No cenário interno, o resultado foi favorecido pelo recuo recente da inflação e por um mercado de trabalho ainda resiliente. "Ainda assim, os juros reais permanecem elevados e o endividamento das famílias segue como contrapeso, num quadro em que o avanço do El Niño ameaça pressionar novamente os preços de alimentos e energia. Com isso, um possível afrouxamento da política monetária pode demorar mais que o previsto, o que reforça a cautela quanto à trajetória do setor ao longo do segundo semestre", continuou Pacini.
A alta do ICS em agosto refletiu melhora nos dois componentes do índice. O Índice de Situação Atual (ISA-S) avançou 1,3 ponto, para 90,8 pontos, e o Índice de Expectativas (IE-S) subiu 1,0 ponto, para 87,3 pontos.

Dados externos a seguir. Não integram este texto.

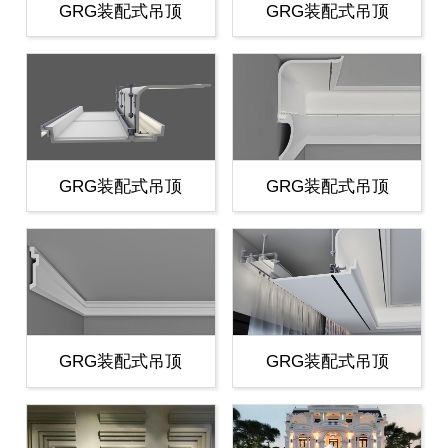
GRG装配式吊顶
GRG装配式吊顶
GRG装配式吊顶
GRG装配式吊顶
GRG装配式吊顶
GRG装配式吊顶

No ISA-S, houve alta nos dois indicadores. O item que mede o volume de demanda atual registrou avanço de 0,6 ponto, para 91,2 pontos, enquanto o indicador de situação atual dos negócios subiu 2,0 pontos, para 90,3 pontos.
Pela ótica das expectativas, o indicador de demanda prevista nos próximos três meses aumentou 2,1 pontos, para 86,8 pontos. Já o indicador de tendência dos negócios nos próximos seis meses ficou estável, sem variação, em 88,0 pontos.